Jul 13, 2009, 14:16 GMT
Munich - German firms on Monday launched a renewable energy project designed to provide European households with electricity from solar power plants in the Sahara.
Utilities giants RWE and E.ON, electro-engineering group Siemens and Deutsche Bank are among the dozen companies involved in the 400- billion-euro (552-billion-dollar) Desertec Industrial Initiative.
'If things go according to plan we can begin building the first power station in 2015,' said Torsten Jeworrek, board member of insurer Munich Re, another firm involved in the project.
The consortium agreed to form a consultancy by the end of October, which would have three years to conduct a feasibility study, look into methods of financing and evaluate political issues involved.
The initial budget for this preparatory work would be 1.8 million euros a year, Jeworrek said, adding it would take decades for the project to reach full capacity.
The Desertec project calls for an array of solar thermal power plants to be deployed in the deserts of North Africa and the Mediterranean.
These types of power plants use parabolic mirrors to collect the sun's rays and turn them into heat, which is used to produce steam to drive turbines and electricity generators.

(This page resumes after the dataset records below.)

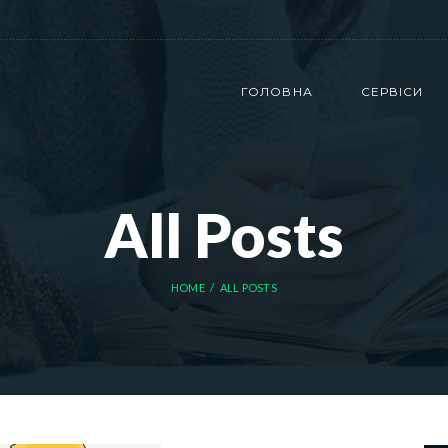
ГОЛОВНА
СЕРВІСИ
All Posts
HOME
ALL POSTS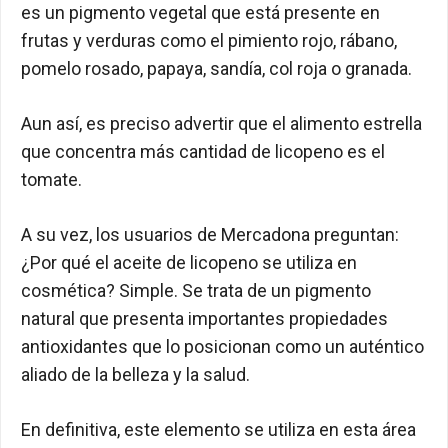
es un pigmento vegetal que está presente en
frutas y verduras como el pimiento rojo, rábano,
pomelo rosado, papaya, sandía, col roja o granada.
Aun así, es preciso advertir que el alimento estrella
que concentra más cantidad de licopeno es el
tomate.
A su vez, los usuarios de Mercadona preguntan:
¿Por qué el aceite de licopeno se utiliza en
cosmética? Simple. Se trata de un pigmento
natural que presenta importantes propiedades
antioxidantes que lo posicionan como un auténtico
aliado de la belleza y la salud.
En definitiva, este elemento se utiliza en esta área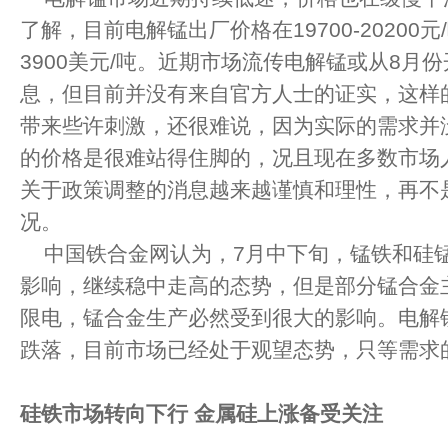
了解，目前电解锰出厂价格在19700-20200元
3900美元/吨。近期市场流传电解锰或从8月
息，但目前并没有来自官方人士的证实，这样
带来些许刺激，还很难说，因为实际的需求并
的价格是很难站得住脚的，况且现在多数市场
关于政策调整的消息越来越谨慎和理性，再不是
况。
中国铁合金网认为，7月中下旬，锰铁和硅
影响，继续稳中走高的态势，但是部分锰合金
限电，锰合金生产必然受到很大的影响。电解
跌落，目前市场已经处于观望态势，只等需求
硅铁市场转向下行
金属硅上涨备受关注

Using high voltage direct current transmission lines, the energy could then be transferred to Europe where it could eventually supply 15 per cent of the continent's electricity needs.

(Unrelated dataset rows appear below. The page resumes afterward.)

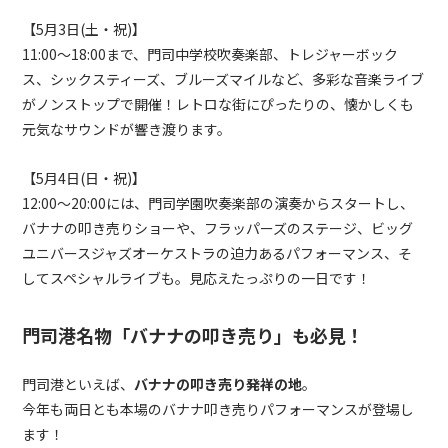
【5月3日(土・祝)】
11:00〜18:00まで、門司中学校吹奏楽部、トレジャーボック
ス、シックスティーズ、ブルーズマイルなど、多彩な音楽ライブ
がノンストップで開催！レトロな街にぴったりの、懐かしくも
元気なサウンドが響き渡ります。
【5月4日(日・祝)】
12:00〜20:00には、門司学園吹奏楽部の演奏からスタートし、
バナナの叩き売りショーや、フラッパーズのステージ、ビッグ
ユニバースジャズオーケストラの迫力あるパフォーマンス、そ
してスペシャルライブも。見応えたっぷりの一日です！
門司港名物「バナナの叩き売り」も必見！
門司港といえば、
バナナの叩き売り発祥の地
。
今年も両日とも本場のバナナ叩き売りパフォーマンスが登場し
ます！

The Middle East-North Africa region would also be able to meet a large portion of its energy needs from the scheme, its initiators said, without disclosing where the plants will be built.
Some experts have questioned where the money for the mammoth project will come from.
Guenter Gloser, a German minister of state, said Germany and the European Union would help with start-up financing, but private investors would have to make up the bulk of the funding.
Environmental group Greenpeace welcomed the venture.
'Energy suppliers, financial institutions and plant manufacturers could turn energy from the desert into a showcase for the rest of world,' a Greenpeace spokesman said.
Solar thermal technology has been used in California's Mojave desert since the mid-1980s and is also in operation in the arid region of Andalusia in the south of Spain.
The technology is different from photovoltaics, the other popular form of solar power, which converts solar energy directly into electricity.